Todavía quedan jacarandas y sus flores cubren el pasto como un tapete morado. El sol ha sido intenso y quema. Aún así, lo disfruto.
El sol puede dañar la piel y ocasionarle enfermedades serias y es además la causa principal de su envejecimiento. Ya lo sé, pero hoy no importa.
Recientemente, tuve ocasión de estar cerca de mujeres maduras. Casi todas ellas tenían arrugas en el rostro , además de los brazos, los hombros y el pecho, donde también abundaban las pecas y un envidiable color tostado. Dicen que antiguamente, el ideal de belleza consistía en intachables pieles blancas de alabastro. El color bronceado suponía trabajo físico al aire libre, bajo el sol, y era propio de clases no privilegiadas.
Ahora es distinto. Al ver las pieles de esas mujeres, que horrorizarían a los dermatólogos, quise adivinar que eran el resultado de muchos ratos al aire libre, en el mar, el campo, fruto del deporte o de actividades gozando la naturaleza.
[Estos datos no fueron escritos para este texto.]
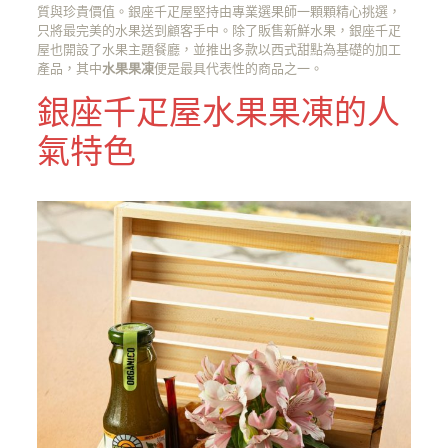
質與珍貴價值。銀座千疋屋堅持由專業選果師一顆顆精心挑選，
只將最完美的水果送到顧客手中。除了販售新鮮水果，銀座千疋
屋也開設了水果主題餐廳，並推出多款以西式甜點為基礎的加工
產品，其中
水果果凍
便是最具代表性的商品之一。
銀座千疋屋水果果凍的人
氣特色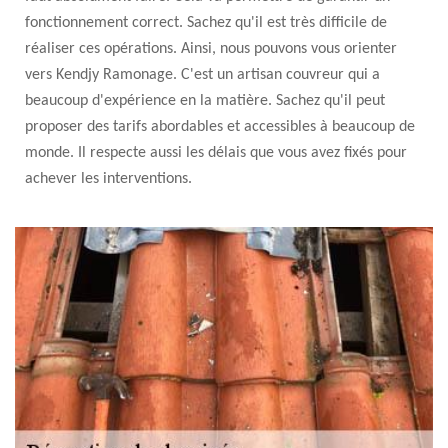
fonctionnement correct. Sachez qu'il est très difficile de
réaliser ces opérations. Ainsi, nous pouvons vous orienter
vers Kendjy Ramonage. C'est un artisan couvreur qui a
beaucoup d'expérience en la matière. Sachez qu'il peut
proposer des tarifs abordables et accessibles à beaucoup de
monde. Il respecte aussi les délais que vous avez fixés pour
achever les interventions.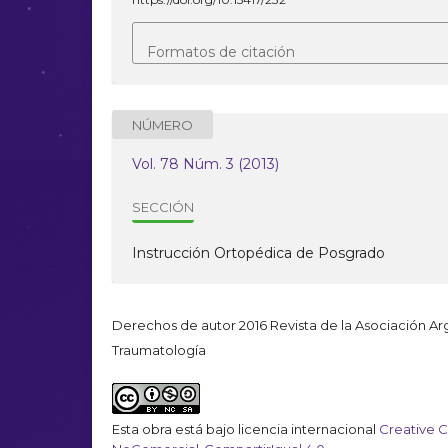
Formatos de citación
NÚMERO
Vol. 78 Núm. 3 (2013)
SECCIÓN
Instrucción Ortopédica de Posgrado
Derechos de autor 2016 Revista de la Asociación A
Traumatología
Esta obra está bajo licencia internacional
Creative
Quizá algunas de esas pieles habían envejecido prematuramente al asolearse tanto o tenían la huella de las penas de la vida. Pero la actitud jovial y divertida de estas señoras, sus ganas de vivir y disfrutar el mundo, por encima del aspecto de su piel, me ha hecho reflexionar sobre la belleza verdadera.
Esas pecas, manchas y arrugas eran marcas de horas al sol, pero eran reflejo de lo que han vivido, eran también marcas de vida, a las que no hay que temerles.